(What you need to do): Restate the listing below line for line and word for word, without the pictures.

══ Data extract ══

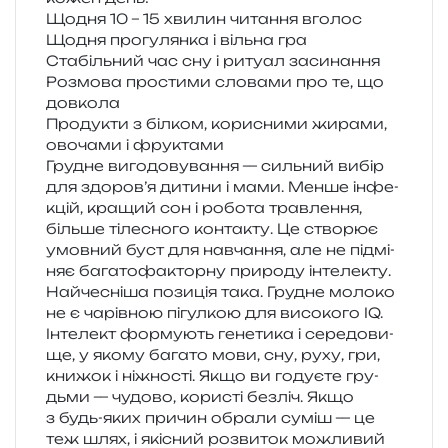
Щодня 10 – 15 хви­лин чита­н­ня вголос
Щодня про­гу­лян­ка і віль­на гра
Стабільний час сну і риту­ал засинання
Розмова про­сти­ми сло­ва­ми про те, що
довкола
Продукти з біл­ком, кори­сни­ми жира­ми,
ово­ча­ми і фруктами
Грудне виго­до­ву­ва­н­ня — силь­ний вибір
для здоров’я дити­ни і мами. Менше інфе­
кцій, кра­щий сон і робо­та трав­ле­н­ня,
біль­ше тіле­сно­го кон­та­кту. Це ство­рює
умов­ний буст для навча­н­ня, але не під­мі­
няє бага­то­фа­ктор­ну при­ро­ду інте­ле­кту.
Найчесніша пози­ція така. Грудне моло­ко
не є чарів­ною пігул­кою для висо­ко­го IQ.
Інтелект фор­му­ють гене­ти­ка і сере­до­ви­
ще, у якому бага­то мови, сну, руху, гри,
кни­жок і ніжно­сті. Якщо ви году­є­те гру­
дьми — чудо­во, кори­сті без­ліч. Якщо
з будь-яких при­чин обра­ли суміш — це
теж шлях, і які­сний роз­ви­ток можли­вий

═══

(Written answer):
Щодня 10 – 15 хви­лин чита­н­ня вголос
Щодня про­гу­лян­ка і віль­на гра
Стабільний час сну і риту­ал засинання
Розмова про­сти­ми сло­ва­ми про те, що
довкола
Продукти з біл­ком, кори­сни­ми жира­ми,
ово­ча­ми і фруктами
Грудне виго­до­ву­ва­н­ня — силь­ний вибір
для здоров’я дити­ни і мами. Менше інфе­
кцій, кра­щий сон і робо­та трав­ле­н­ня,
біль­ше тіле­сно­го кон­та­кту. Це ство­рює
умов­ний буст для навча­н­ня, але не під­мі­
няє бага­то­фа­ктор­ну при­ро­ду інте­ле­кту.
Найчесніша пози­ція така. Грудне моло­ко
не є чарів­ною пігул­кою для висо­ко­го IQ.
Інтелект фор­му­ють гене­ти­ка і сере­до­ви­
ще, у якому бага­то мови, сну, руху, гри,
кни­жок і ніжно­сті. Якщо ви году­є­те гру­
дьми — чудо­во, кори­сті без­ліч. Якщо
з будь-яких при­чин обра­ли суміш — це
теж шлях, і які­сний роз­ви­ток можли­вий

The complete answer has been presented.